Entries taken from a collection
◇ ◇ ◇ ◇ ◇ ◇ ◇
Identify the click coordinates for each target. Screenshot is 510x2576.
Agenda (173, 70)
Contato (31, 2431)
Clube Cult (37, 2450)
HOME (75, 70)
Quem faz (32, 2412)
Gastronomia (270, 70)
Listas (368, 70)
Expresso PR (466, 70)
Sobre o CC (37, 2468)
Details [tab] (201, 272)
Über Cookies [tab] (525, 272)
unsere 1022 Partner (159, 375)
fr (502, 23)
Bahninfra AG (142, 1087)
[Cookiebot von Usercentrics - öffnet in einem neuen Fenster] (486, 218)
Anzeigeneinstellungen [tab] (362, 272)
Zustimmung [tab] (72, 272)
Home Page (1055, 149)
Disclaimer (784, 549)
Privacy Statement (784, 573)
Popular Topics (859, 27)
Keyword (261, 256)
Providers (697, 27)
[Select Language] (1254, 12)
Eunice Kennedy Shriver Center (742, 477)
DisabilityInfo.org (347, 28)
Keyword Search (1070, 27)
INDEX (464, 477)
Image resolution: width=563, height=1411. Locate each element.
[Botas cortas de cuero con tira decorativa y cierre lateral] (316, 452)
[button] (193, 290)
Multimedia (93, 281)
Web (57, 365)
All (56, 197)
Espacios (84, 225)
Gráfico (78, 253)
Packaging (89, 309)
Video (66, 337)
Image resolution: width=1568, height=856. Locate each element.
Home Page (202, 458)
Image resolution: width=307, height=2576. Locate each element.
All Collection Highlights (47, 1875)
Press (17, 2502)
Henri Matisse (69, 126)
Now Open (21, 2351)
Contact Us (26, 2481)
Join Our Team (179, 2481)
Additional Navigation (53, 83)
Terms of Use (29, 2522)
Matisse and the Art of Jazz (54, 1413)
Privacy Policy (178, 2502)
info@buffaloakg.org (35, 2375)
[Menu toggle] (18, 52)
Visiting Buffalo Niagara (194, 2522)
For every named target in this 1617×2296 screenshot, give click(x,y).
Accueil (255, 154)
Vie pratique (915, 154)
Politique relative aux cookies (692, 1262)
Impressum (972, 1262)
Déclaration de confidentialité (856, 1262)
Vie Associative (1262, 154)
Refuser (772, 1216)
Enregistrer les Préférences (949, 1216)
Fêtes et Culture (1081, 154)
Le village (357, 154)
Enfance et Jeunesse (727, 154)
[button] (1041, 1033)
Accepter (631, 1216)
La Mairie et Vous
◇ ◇ ◇ ◇ ◇ ◇ ◇
Exercise goal — Wherever the word "target" appears in the records above, copy that line.

Answer for this exercise —
Identify the click coordinates for each target. Screenshot is 510x2576.
For every named target in this 1617×2296 screenshot, give click(x,y).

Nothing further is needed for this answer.